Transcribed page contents
=== Begin Enclosure ===

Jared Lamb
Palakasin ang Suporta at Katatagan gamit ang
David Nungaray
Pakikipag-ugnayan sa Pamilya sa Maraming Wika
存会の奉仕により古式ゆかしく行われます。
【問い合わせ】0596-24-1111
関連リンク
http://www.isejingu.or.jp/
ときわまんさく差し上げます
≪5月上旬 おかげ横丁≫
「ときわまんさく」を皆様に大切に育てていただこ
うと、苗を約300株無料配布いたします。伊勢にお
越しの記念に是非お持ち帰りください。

=== End Enclosure ===
=== Begin Enclosure ===

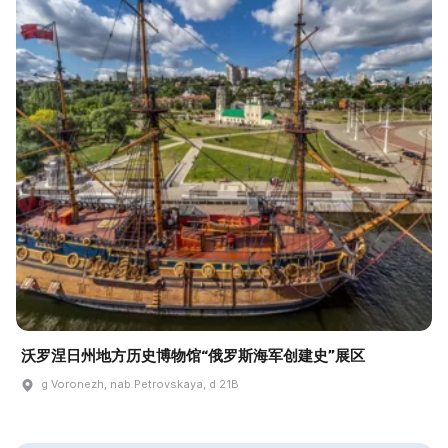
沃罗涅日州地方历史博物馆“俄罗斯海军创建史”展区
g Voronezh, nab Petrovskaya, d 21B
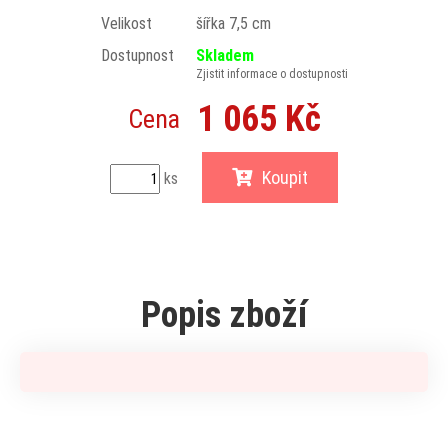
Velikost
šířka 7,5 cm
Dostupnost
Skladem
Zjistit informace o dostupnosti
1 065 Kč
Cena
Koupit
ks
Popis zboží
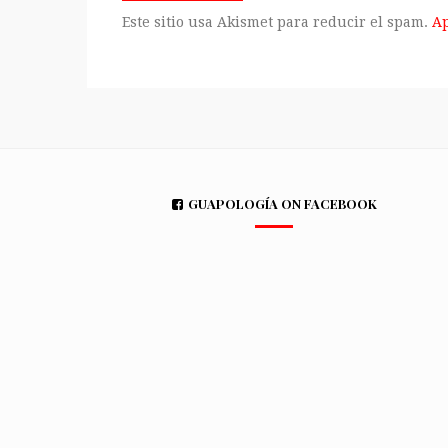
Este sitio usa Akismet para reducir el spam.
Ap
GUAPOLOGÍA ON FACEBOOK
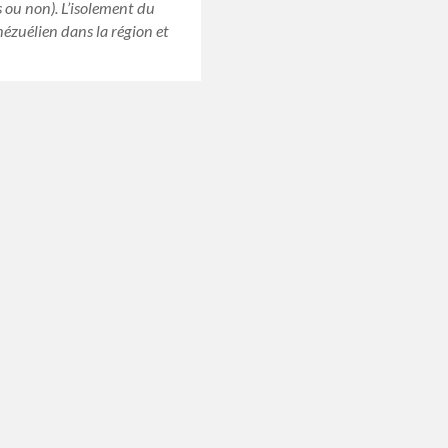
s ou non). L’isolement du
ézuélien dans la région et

=== End Enclosure ===

(Problem statement)
Of the entries listed above, reproduce only the lines starting at the line containing "David Nungaray" and ending at the line containing "越しの記念に是非お持ち帰りください。". Include both, exactly as they stand.

(Result of the task)
David Nungaray
Pakikipag-ugnayan sa Pamilya sa Maraming Wika
存会の奉仕により古式ゆかしく行われます。
【問い合わせ】0596-24-1111
関連リンク
http://www.isejingu.or.jp/
ときわまんさく差し上げます
≪5月上旬 おかげ横丁≫
「ときわまんさく」を皆様に大切に育てていただこ
うと、苗を約300株無料配布いたします。伊勢にお
越しの記念に是非お持ち帰りください。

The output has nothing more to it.